- THE DATA:
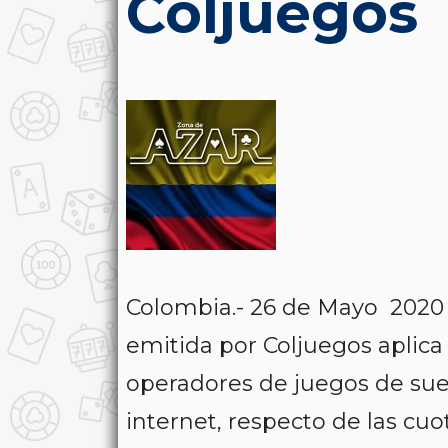
Coljuegos
Colombia.- 26 de Mayo 202
emitida por Coljuegos aplica 
operadores de juegos de suer
internet, respecto de las cu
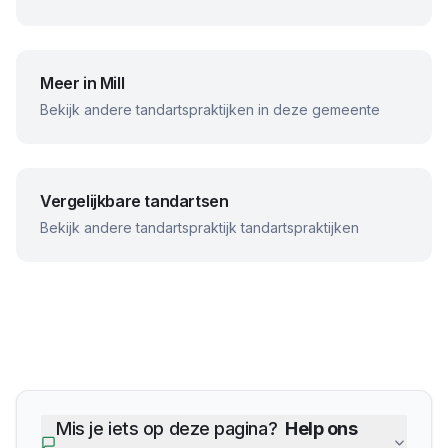
Meer in
Mill
Bekijk andere tandartspraktijken in deze gemeente
Vergelijkbare tandartsen
Bekijk andere
tandartspraktijk
tandartspraktijken
Mis je iets op deze pagina?
Help ons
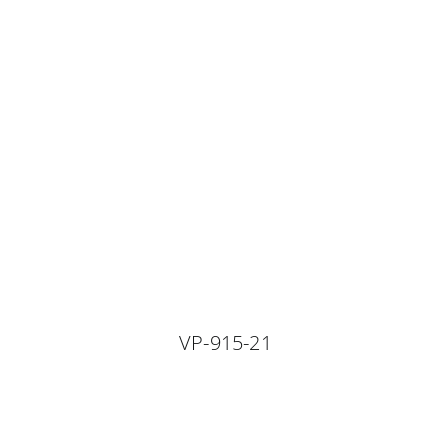
VP-915-21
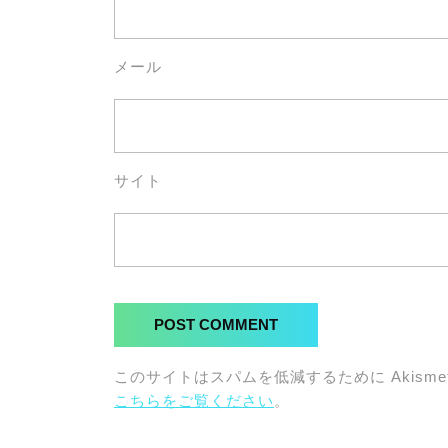
メール
サイト
このサイトはスパムを低減するために Akisme
こちらをご覧ください
。
投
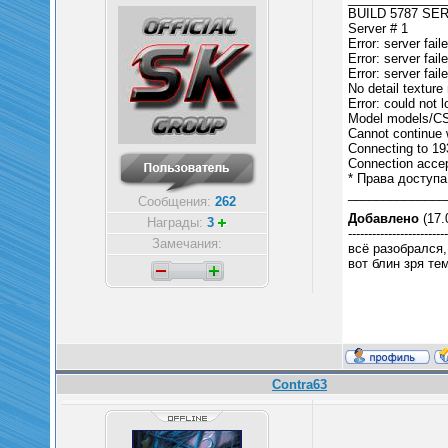
BUILD 5787 SER
Server # 1
Error: server fail
Error: server fai
Error: server fai
No detail texture
Error: could not
Model models/CSS
Cannot continue
Connecting to 19
Connection acce
* Права доступа
______________
Сообщения:
262
Добавлено
(17.
Награды:
3
-------------------------
Замечания:
всё разобрался,
вот блин зря те
Contra63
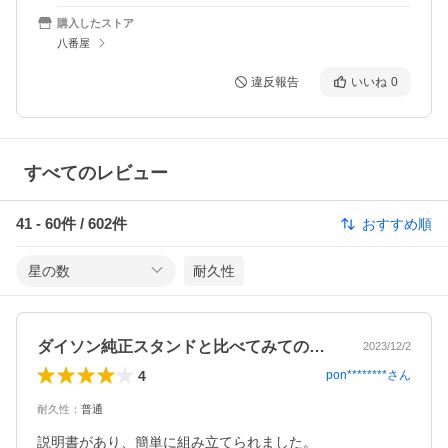
購入したストア
八番屋
違反報告
いいね
0
すべてのレビュー
41
-
60
件 /
602
件
おすすめ順
星の数
耐久性
ダイソン純正スタンドと比べてみての感想
2023/12/2
4
pon********
さん
耐久性
：
普通
説明書があり、簡単に組み立てられました。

- WHAT YOU ARE ASKED TO DO:
Copy only the lines in the listing that contain "Error".

- ANSWER AREA:
Error: server fail
Error: server fai
Error: server fai
Error: could not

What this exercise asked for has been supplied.